3.17.2020

An Experiment in Criticism

An Experiment in CriticismAn Experiment in Criticism by C.S. Lewis
My rating: 4 of 5 stars

This is my second read of this book, though the first was my freshman year in college, so it might as well be my first.

Lewis argues that it’s better to judge a book by its reader, than to judge a reader by his book. The point isn’t to say definitively that a work is “bad literature.” Rather, do we find people reading certain works over and over again? If so, why? Are they just using the book to get certain emotions, or building ego-castles in the air, etc.? Or are they receiving the book, surrendering to the art, the message, suspending disbelief to let the art make its impression on them, before making any judgment? If it’s the latter, and many such readers keep going back to it, you have good literature.

I can’t decide if this book is genius, or if it’s Lewis caving partly to the literary deconstructionism, which was just starting to make waves in his day. It’s one of those books of his, like “The Discarded Image,” or “Pilgrim’s Regress,” that shows Lewis to be way beyond the intellectual caliber of 90% of the population.
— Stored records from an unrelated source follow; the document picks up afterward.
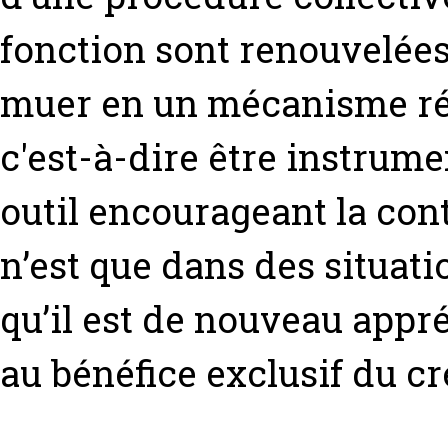
fonction sont renouvelées
muer en un mécanisme réa
c'est-à-dire être instrume
outil encourageant la cont
n’est que dans des situati
qu’il est de nouveau ap
au bénéfice exclusif du cr
,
So I hesitate to render such a judgment.

I do think he is right to say that there is better and worse literature, determined by whether it more or less compellingly moves the reader to receive the work itself, to be moved by its events and message. The Odyssey has you experience Odysseus’ anguish as he returns home, in a way you don’t in a throw-away detective story. Evaluating the truthfulness of the work’s worldview or moral message is a different thing.

But this creates a huge problem, one that Hollywood’s role in our culture wars of the last 50 years exemplifies well. What if a wicked message is portrayed attractively and compellingly? Lewis seems to give little or no thought to that danger. (He died in 1963, right as that became a major problem in Hollywood.) He asserts only that literature should not be judged by any moral message in the work.

I can appreciate the cinematography of a movie that prompts me to delight in wickedness – to a point – without approving of, or even being influenced by, that work. And the converse is also true. A book or movie (Left Behind; Fireproof) with a moral message doesn’t automatically make it a good production/work of art. To be controversial, The Godfather is far better art than Remember the Titans.

Two personally humbling points, to close:
1. I understood only about half of Lewis’ literary references. I guess this shouldn’t bother me, as his career was literature, and he was a Cambridge professor, writing mainly to his academic colleagues. Still, I wish I knew what he knew.

2. I realize every time I write, how hard it is to clearly and compellingly and concisely state my thoughts. Lewis does this so well, both in non-fiction prose here, and in children’s fiction like Narnia. He’s like an athlete who can far outperform me in any event. My only hope is to keep practicing and training. At least he gives me some sense of the goal.